Aunque nunca he sido muy dado a comparaciones, la imagen que días atrás pasó ante mi mirada, en pleno vuelo ciberespacial, me está casi obligando a escribir o a hacer en este instante algo a veces mucho más necesario e importante: desahogar.
Se trata de una foto, para mí muy triste, en la que dos niñas observan al fotógrafo que las capta, mientras una tercera, más pequeña aún, mira, en picada, quién sabe qué, o vaya usted a saber por dónde anda su tierno pensamiento, en ese cualquier minuto de un día también cualquiera en la vida de la Cuba prerrevolucionaria.

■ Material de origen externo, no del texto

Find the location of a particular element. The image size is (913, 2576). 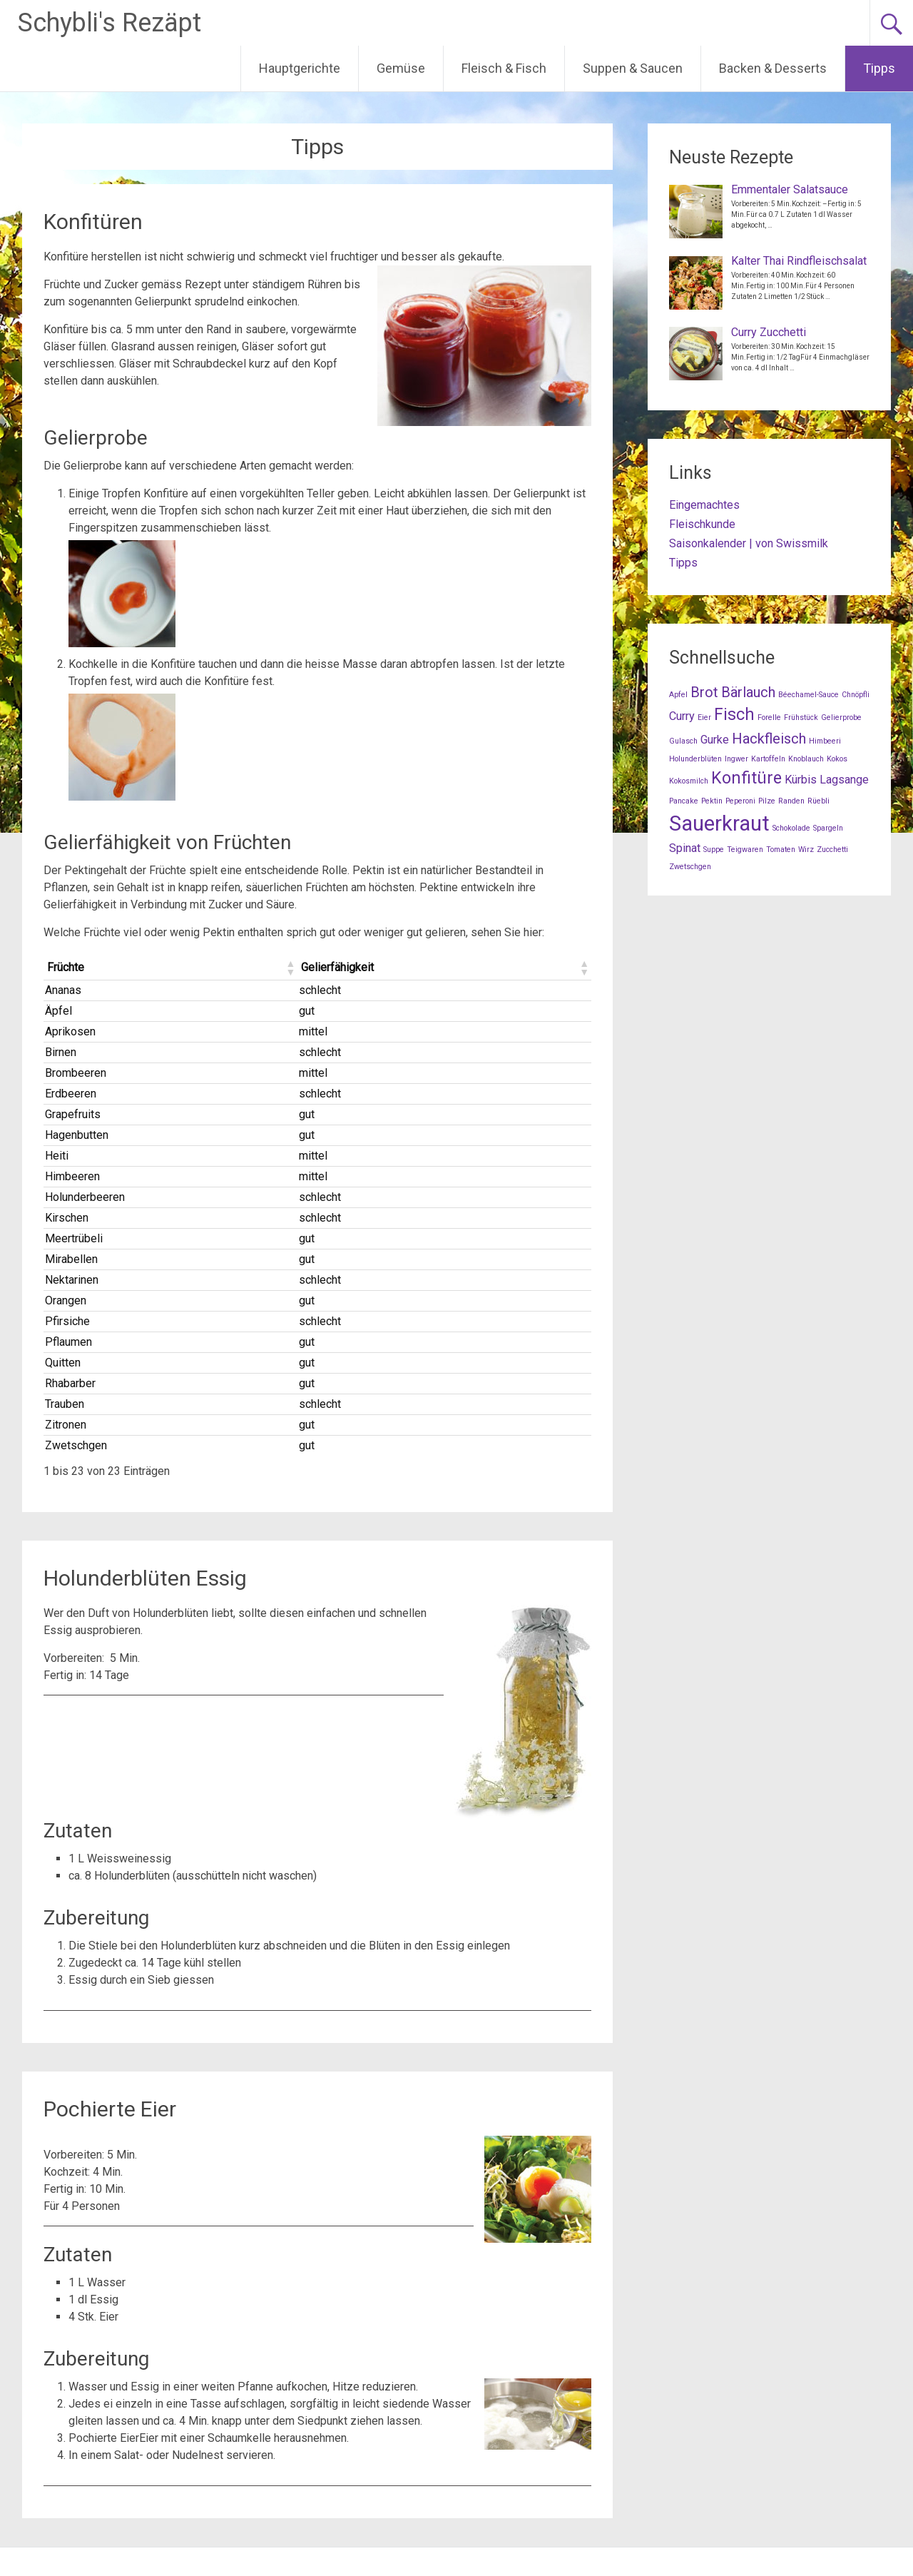 Fleischkunde [Fleischkunde (opens in a new tab)] is located at coordinates (702, 524).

No me empecino en decirlo o en inventarlo, porque encuadre y composición de la instantánea no dejan duda acerca de que las tres forman parte de una familia muy humilde, pobre.
Lo más probable es que, ahora mismo, a usted acuda –e insisto que no persisto en comparar– la ropa, muy distinta, que recientemente su nietecita regaló a niños de menos edad o estatura, tal y como hicieron Daniela e Isabela, por apenas mencionar dos entre los miles de nombres que podríamos citar en toda Cuba. ¿Cierto o no?
Tal vez un poco más soñador, ahora mismo yo añoraría que todo este indetenible desarrollo de las nuevas tecnologías y de la –virtualidad– me permitiesen atender, peinar, perfumar, vestir, cargar en brazos, a esas tres florecillas, cándidamente bellas, a contrapelo de esa cruda dimensión de pobreza con que aquel pretérito tiempo las arropó.
¿Quiere, de verdad, entender usted con claridad nuestra historia? Pues observe, por tan solos uno o dos minutos, esa imagen, pregúntese –y respóndase– por qué hace 71 años, por estos mismos días de julio, Fidel caminaba serenamente inquieto, aunque seguro, de un lado para otro, concibiendo a punto de detalle el modo más sorpresivo y eficaz de asaltar el cuartel Moncada, como detonante para virar al derecho a toda Cuba, y darles un giro total a los destinos de este país.
No soy dado, repito, a comparaciones, pero caramba, la coincidente imagen –siete décadas más acá– de tres niñas jugando, protegidas por nasobucos, o de varios niños agitando banderitas cubanas y del 26, o de un numeroso grupo saludando con la mano en alto y con una explosión de alegría en pleno rostro, me llevan a sentir, una vez más, que «soy feliz, soy un hombre feliz…» tal y como desahoga el siempre niño Silvio Rodríguez en su Pequeña serenata diurna: una de las (tantas) más bellas canciones de su cubanísimo repertorio musical.